Pracownicy z Indii przybędą liczniej do Polski?

Pracownicy z Indii przybędą liczniej do Polski

Firmy zrzeszone w Stowarzyszeniu Agencji Zatrudnienia (SAZ) chcą, aby pracownicy z Indii liczniej przybywali do Polski. Ogromna liczba osób chętnych do pracy we wszystkich specjalnościach byłaby szybkim antidotum na wakaty w polskich firmach, póki co, przeszkodą nie są różnice kulturowe, ale mała wydolność polskiego konsulatu w Delhi.

Coraz więcej agencji zrzeszonych w Stowarzyszeniu Agencji Zatrudnienia – największej tego typu branżowej organizacji w Polsce oczekuje, że pracownicy z Indii przybędą licznie do kraju. Od ponad roku firmy w ramach organizacji i na własną rękę badają ten rynek i są przekonane, że można tam pozyskać wykwalifikowanych i pracowitych ludzi, dla których praca i stawki wynagrodzeń w Polsce to bardzo atrakcyjna oferta.

Podobieństwa i różnice kultury pracy

„Kulturowy przewodnik dla pracodawców” – będzie też jednym z bloków tematycznych Kongresu Pracy Tymczasowej „Prawo / kultura / social media”, jaki organizuje 27 września w Warszawie Sekcja Agencji Pracy Tymczasowej SAZ.

Zanim wprowadzimy do zespołu pracowników z odmiennego kręgu kulturowego warto się do tego przygotować. Choćby dlatego, że w jej opinii Polacy zdecydowanie nie są narodem otwartym na inne kultury.

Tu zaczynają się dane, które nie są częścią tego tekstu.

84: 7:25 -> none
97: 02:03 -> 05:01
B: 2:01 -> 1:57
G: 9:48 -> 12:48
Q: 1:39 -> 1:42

– Jesteśmy społeczeństwem monokulturowym, zaledwie pięć procent osób mieszkających w Polsce to obcokrajowcy. Polacy często ze strachu przed odmiennością rasową i kulturową reagują agresją – mówi psycholog Katarzyna Richter. Dodaje jednak, że napływ obcokrajowców będzie powodował, że w wyniku kontaktu i poznawania ich, stopniowo Polacy staną się bardziej otwarci i tolerancyjni. – Jednak pamiętajmy, że będzie to długi proces, co najmniej kilkuletni.

Zdaniem psycholog różnice w mentalności i przyzwyczajeniach do kultury pracy, mogą być źródłem problemów komunikacyjnych.

W opinii psycholog zasadnicza różnica różniąca polska i indyjska kulturę pracy jest podział władzy. Indie należą do jednych z najbardziej hierarchicznych kultur świata. Pomiędzy pracownikiem szeregowym, a jego przełożonym istnieje ogromna przepaść. Dlatego pracownicy zajmujący stanowiska szeregowe będą posłuszni i nastawieni na wykonywanie poleceń, nie będą kwestionować decyzji szefa, mogą w duchu myśleć swoje, ale raczej tego nie okażą.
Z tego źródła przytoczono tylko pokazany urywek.